What eventually emerged were three distant viewpoints about being a young cancer survivor -- optimism, cancer as a gift, on the other spectrum bitterness, anger and jealousy, and the third party (myself included) it depended on what side of the bed I woke up on that day.
Nonetheless, in the land of the fucked or seriously fucked (once seriously fucked), there was humour. A woman talked about the overuse of 'but you look greats' at the recent holiday party, another woman talked about her B.C. (Before Cancer) self and the desire to perhaps start all over again. We’d come to the conclusion somewhere that Facebook is one-dimensional and does not reveal the fuzzy in-betweens realities.
Everyone fights their own battles, the woman with the new baby struggling with post-partum depression, the newlyweds fighting and struggling to make ends meet. You never know what a person really feels unless you are in their heart. A healthy person could be incredibly happy while a sick person could be at peace.

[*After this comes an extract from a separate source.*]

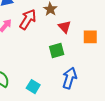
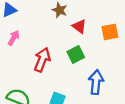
red arrow: (28, 19) -> (42, 60), moved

These wisdoms from such young people were amazing. Some of the mini lessons and takeaways were:
- Every day is a gift
- I'm glad I have this knowledge and perspective on life that others my age don't have
- I look at 75-year-olds and think God has been good to you that's if there is a God
Life is about facing one’s fears and slaying the dragon, and for me getting out of my comfort zone and facing fears. And life was in great part about perspective as I’d learned from the evening. There was a young black man who said that his friends recently invited him to a guy’s weekend trip to Vegas and of course he could not go. He’s been struggling with chemo treatment, but Vegas was a goal to aspire to. And if he could be an example to other young people to live life to the fullest that was a gift enough. Being human was about being resilient. I found myself smiling and whistling as I walked outside to brace the cool of a winter night, but feeling incredibly blessed and yes festive.